Plus de 3 000 violées de l’hôpital de Panzi
(De Kléber Kungu, notre envoyé spécial à Bukavu)
Pour la personne qui débarque pour la première fois à l’hôpital général de Panzi, à Bukavu, la première chose qui la frappe, c’est le calme et le silence qui y règnent. Comparables à un monastère ou à un Centre de recherche nucléaire. Ni l’un ni l’autre. Mais le refuge des femmes victimes de la cruauté bestiale, de la bestialité, de la barbarie, de l’animalité de l’homme. A en croire ce score : 3 330 femmes victimes des violences sexuelles y sont passées en 2009 ! Leur péché, c’est de n’avoir pas choisi de naître ailleurs que dans le Sud-Kivu. Leur crime, c’est de n’avoir pas choisi d’être créées hommes. Leur malheur, c’est de n’avoir pas opté pour une autre nationalité. Rejetées pour la plupart par leurs maris et/ou leurs familles, elles n’ont plus de famille que la communauté internationale qui essaie de crier et de lancer le SOS à leur place, de relayer leurs messages. Des cris, des SOS et des messages relayés par celui qui les côtoie régulièrement en vivant leur calvaire : le Dr. Denis Mukwege Mukengere, médecin directeur de cette institution hospitalière. Plus de 3000 victimes violées en une année ! La réputation des Congolais en matière de violences sexuelles est incontestable. Le cri de cœur du Dr. Denis Mukwege est une bruyante interpellation aux hommes congolais pour que cesse cette barbarie d’une autre époque.

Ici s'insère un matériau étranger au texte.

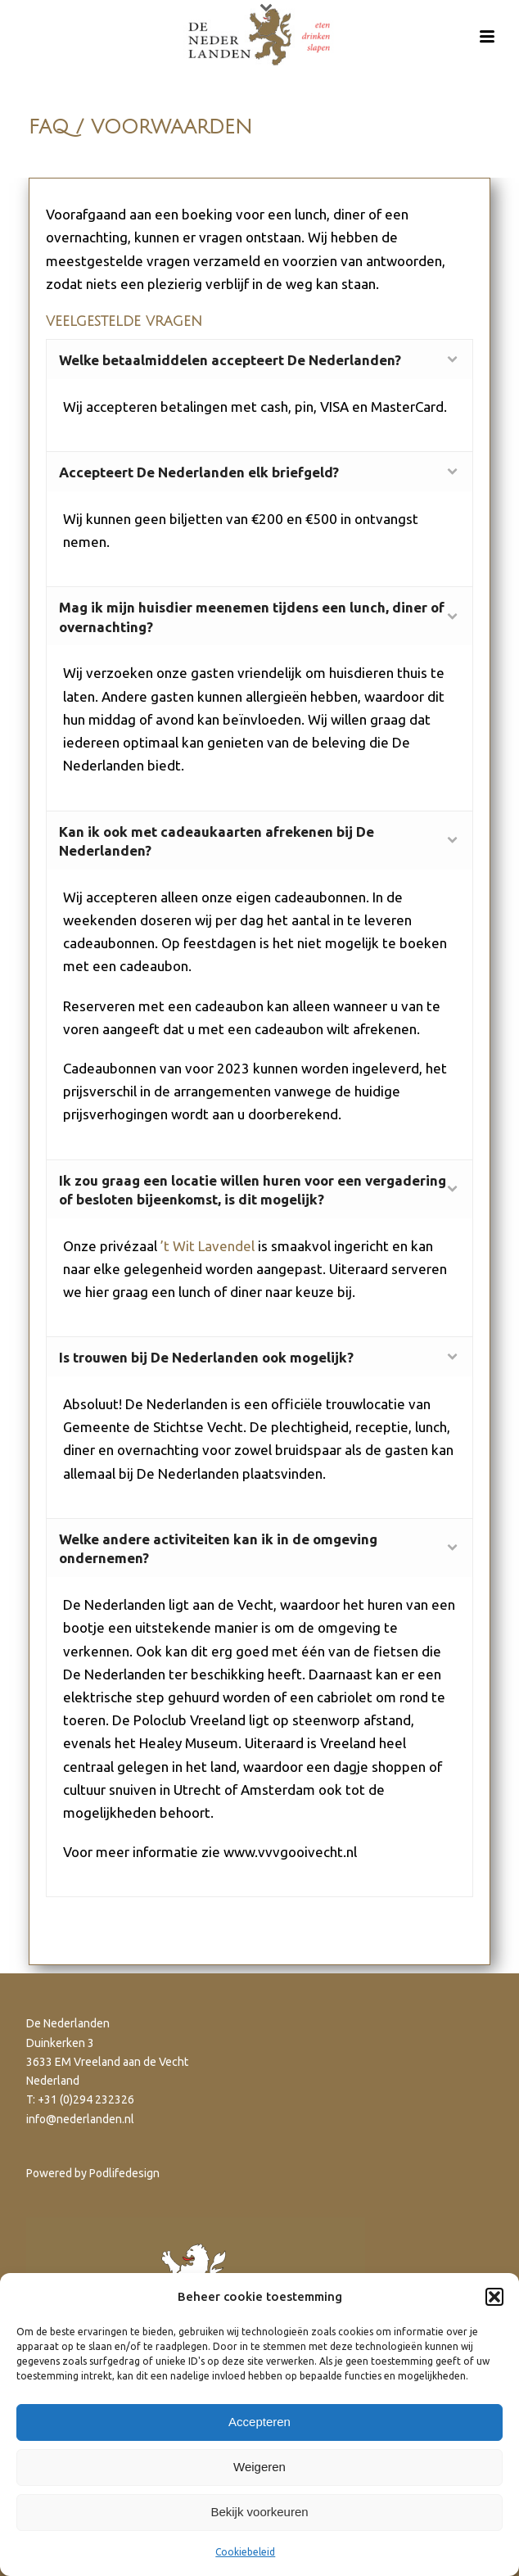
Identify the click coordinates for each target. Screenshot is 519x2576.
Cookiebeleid (245, 2552)
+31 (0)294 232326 (86, 2099)
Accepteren (259, 2422)
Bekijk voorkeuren (259, 2512)
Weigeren (259, 2467)
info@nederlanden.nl (80, 2119)
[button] (494, 2297)
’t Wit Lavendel (207, 1246)
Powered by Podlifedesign (93, 2173)
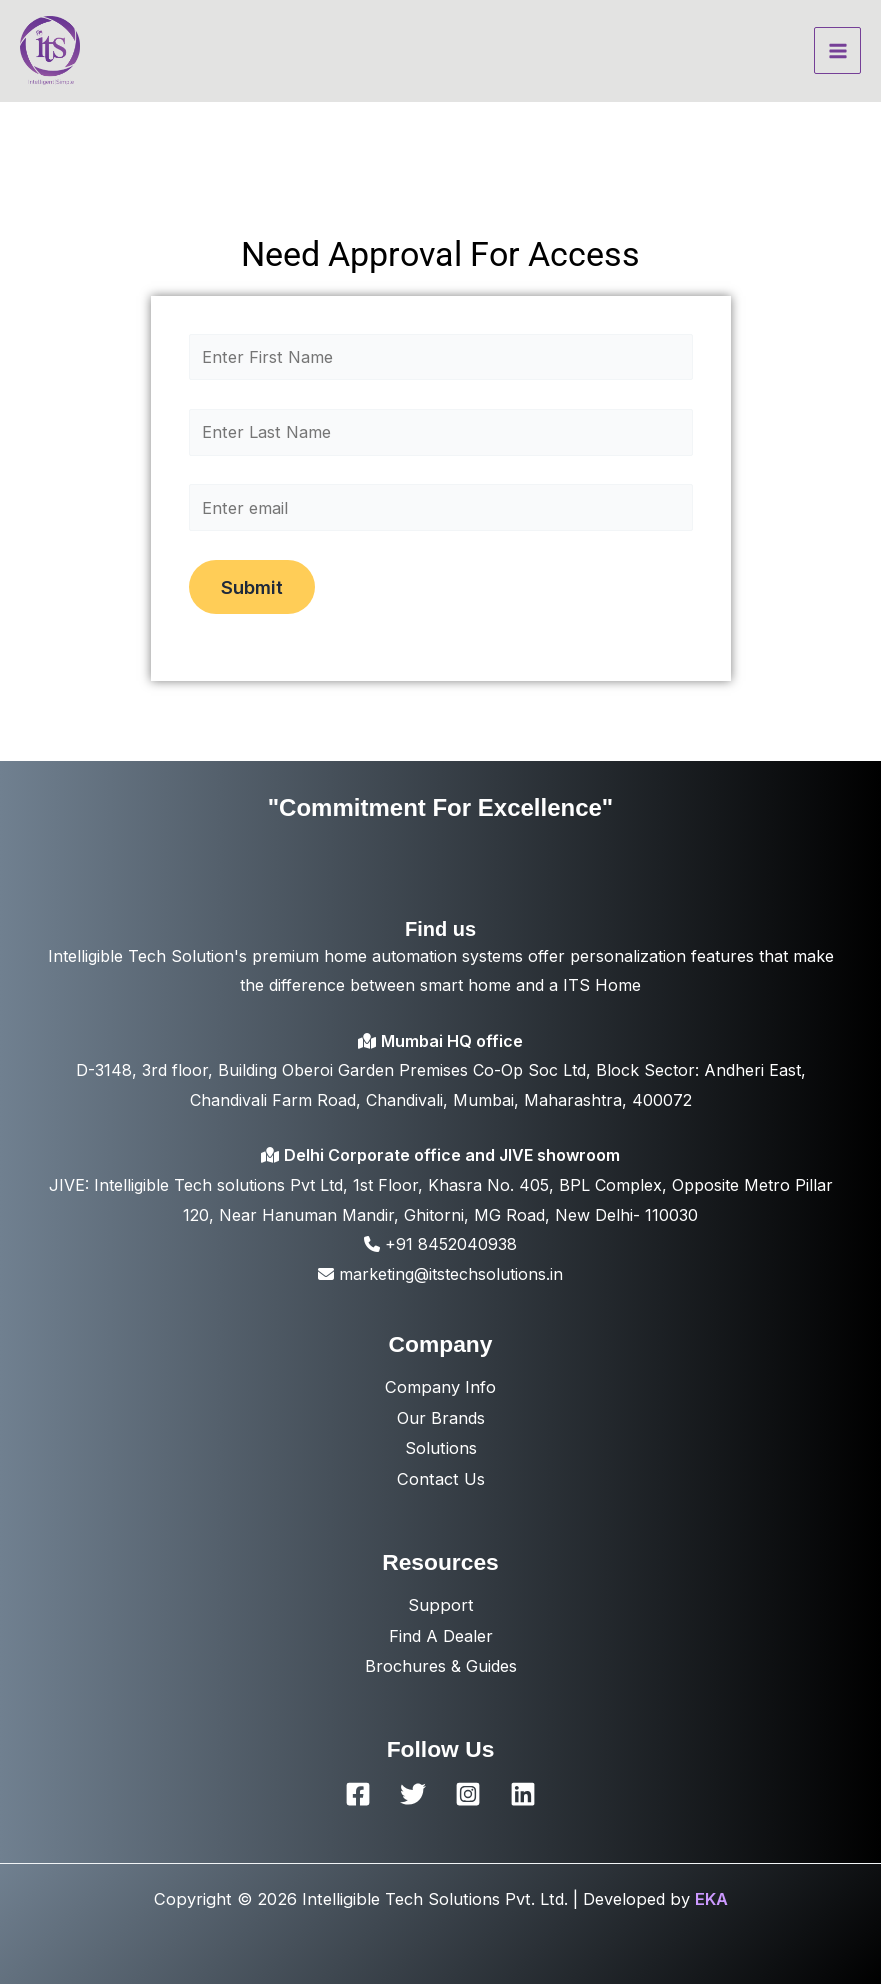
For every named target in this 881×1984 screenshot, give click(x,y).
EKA (711, 1899)
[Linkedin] (523, 1794)
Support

Passer à Bukavu et ne pas visiter l’endroit où sont soignées les femmes victimes des violences et abus sexuels équivaut à se trouver à un endroit où gémit un malheureux sans lui rendre visite, ne serait-ce que pour lui témoigner de la compassion. La visite de plusieurs hautes personnalités du monde politique à l’hôpital de Panzi, à l’occurence Hillary Clinton, la très puissante ministre américaine des Affaires étrangères, atteste de l’importance que revêt la problématique des violences sexuelles au Sud-Kivu.
Nous y avons passé et avons entendu crier le numéro de l’hôpital de Panzi. C’est en homme révolté, dépité par le comportement bestial de ces pairs que le Dr Denis Mukwege reçoit la délégation des journalistes de Kinshasa. Il ne va pas de main morte pour fustiger le comportement barbare des hommes. « Les hommes considèrent le viol comme des rapports sexuels normaux. Alors que il constitue une marque que les femmes portent durant toute leur vie. Violer, explique-t-il, ce n’est pas coucher avec une femme. C’est plutôt l’agresser dans sa partie la plus intime ».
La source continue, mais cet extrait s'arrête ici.